Tali argomentazioni venivano completate osservando come, nel caso in esame, non risultasse nemmeno ravvisabile un’ingiustizia costituzionalmente qualificata, requisito indispensabile ai fini della consacrazione del pregiudizio non patrimoniale secondo l’insegnamento reso dalla giurisprudenza di legittimità sin dalle note sentenze gemelle del 2008 (Cass.

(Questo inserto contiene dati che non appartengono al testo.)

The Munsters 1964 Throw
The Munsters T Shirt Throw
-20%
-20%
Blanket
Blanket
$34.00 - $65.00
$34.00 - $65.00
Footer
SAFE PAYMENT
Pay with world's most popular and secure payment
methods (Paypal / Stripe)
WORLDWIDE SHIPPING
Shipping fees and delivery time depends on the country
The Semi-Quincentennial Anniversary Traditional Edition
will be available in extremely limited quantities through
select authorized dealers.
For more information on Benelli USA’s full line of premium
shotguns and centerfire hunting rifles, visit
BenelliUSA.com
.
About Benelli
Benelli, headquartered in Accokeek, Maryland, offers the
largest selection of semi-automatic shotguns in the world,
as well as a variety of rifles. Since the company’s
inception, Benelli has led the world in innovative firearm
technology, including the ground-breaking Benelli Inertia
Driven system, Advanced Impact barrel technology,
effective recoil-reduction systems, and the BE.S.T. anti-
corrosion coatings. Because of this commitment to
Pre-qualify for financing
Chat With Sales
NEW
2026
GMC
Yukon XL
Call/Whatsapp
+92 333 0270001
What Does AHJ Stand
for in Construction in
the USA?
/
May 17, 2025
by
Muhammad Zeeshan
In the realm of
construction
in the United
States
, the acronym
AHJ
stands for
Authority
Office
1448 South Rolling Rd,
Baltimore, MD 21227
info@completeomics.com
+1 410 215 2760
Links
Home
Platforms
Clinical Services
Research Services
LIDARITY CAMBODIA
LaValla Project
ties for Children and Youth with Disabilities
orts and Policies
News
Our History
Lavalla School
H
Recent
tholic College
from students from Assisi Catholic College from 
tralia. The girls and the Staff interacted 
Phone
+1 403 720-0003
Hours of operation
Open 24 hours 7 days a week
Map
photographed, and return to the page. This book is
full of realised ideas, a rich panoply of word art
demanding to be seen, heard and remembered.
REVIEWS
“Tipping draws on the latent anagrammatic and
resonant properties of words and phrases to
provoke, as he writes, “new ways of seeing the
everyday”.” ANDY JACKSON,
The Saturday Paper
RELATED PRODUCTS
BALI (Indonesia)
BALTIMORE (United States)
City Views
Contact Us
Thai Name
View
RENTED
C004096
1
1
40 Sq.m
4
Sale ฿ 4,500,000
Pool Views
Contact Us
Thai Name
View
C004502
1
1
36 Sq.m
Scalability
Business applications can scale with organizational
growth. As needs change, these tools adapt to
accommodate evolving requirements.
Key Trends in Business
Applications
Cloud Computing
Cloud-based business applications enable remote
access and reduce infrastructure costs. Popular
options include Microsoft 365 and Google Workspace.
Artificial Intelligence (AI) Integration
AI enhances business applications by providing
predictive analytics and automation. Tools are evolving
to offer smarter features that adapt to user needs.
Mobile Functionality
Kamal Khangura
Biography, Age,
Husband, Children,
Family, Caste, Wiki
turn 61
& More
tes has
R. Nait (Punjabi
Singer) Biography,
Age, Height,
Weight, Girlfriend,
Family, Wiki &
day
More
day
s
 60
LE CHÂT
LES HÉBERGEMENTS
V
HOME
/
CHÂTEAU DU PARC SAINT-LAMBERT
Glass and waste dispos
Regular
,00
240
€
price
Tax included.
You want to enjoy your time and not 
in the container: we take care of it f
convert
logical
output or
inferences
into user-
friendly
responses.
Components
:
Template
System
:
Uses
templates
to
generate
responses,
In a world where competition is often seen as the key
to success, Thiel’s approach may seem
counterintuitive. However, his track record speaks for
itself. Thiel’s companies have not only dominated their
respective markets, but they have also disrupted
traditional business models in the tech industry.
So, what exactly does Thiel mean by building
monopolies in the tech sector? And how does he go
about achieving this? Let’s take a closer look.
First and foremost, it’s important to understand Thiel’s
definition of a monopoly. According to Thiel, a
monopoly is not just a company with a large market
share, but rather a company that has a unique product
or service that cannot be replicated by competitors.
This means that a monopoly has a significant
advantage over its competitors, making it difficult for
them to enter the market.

Civ., SS. UU. 11 novembre 2008 sent. nn. 26972, 26793, 26794, 26795).
La seconda tematica di interesse affrontata dal Tribunale concerneva il meccanismo risarcitorio cui è sottoposto il vettore aereo, in virtù del combinato disposto di cui agli artt. 22 e 29 della ridetta Convenzione di Montreal, nelle parti in cui, rispettivamente, dispongono che «la responsabilità del vettore in caso di distruzione, perdita, deterioramento o di ritardo è limitata alla somma di 1000 diritti speciali di prelievo per passeggero» e che le relativa azione «non dà luogo ad alcuna riparazione a titolo punitivo, esemplare o comunque non risarcitorio».
Alla luce di ciò, la statuizione del giudice di prime cure appariva erronea per aver riconosciuto alla viaggiatrice, in totale assenza di qualsivoglia prova dei pregiudizi patiti (e, quindi, anche contravvenendo al disposto di cui all’art. 2697 c.c.), un importo eccedente il suddetto limite pecuniario (attualmente fissato in 1131 DSP per passeggero, pari ad € 1.300,00 circa), pur in assenza di apposita dichiarazione speciale di interesse.
È evidente, dunque, l’insegnamento del Tribunale di Bari laddove impone al passeggero asseritamente danneggiato di fornire tutti gli elementi costitutivi della propria pretesa risarcitoria, a prescindere dal contesto nel quale si inserisce il viaggio (p.e., vacanza o lavoro), trattandosi di circostanza estranea al contratto di trasporto aereo.
Conseguentemente, la previsione normativa di un tetto massimo risarcitorio, e non di un indennizzo forfettario da riconoscere automaticamente, esclude che il mero ritardo nella consegna del bagaglio costituisca autonomo motivo di risarcimento, potendo al massimo rappresentare circostanza dalla quale sorgono danni per il passeggero.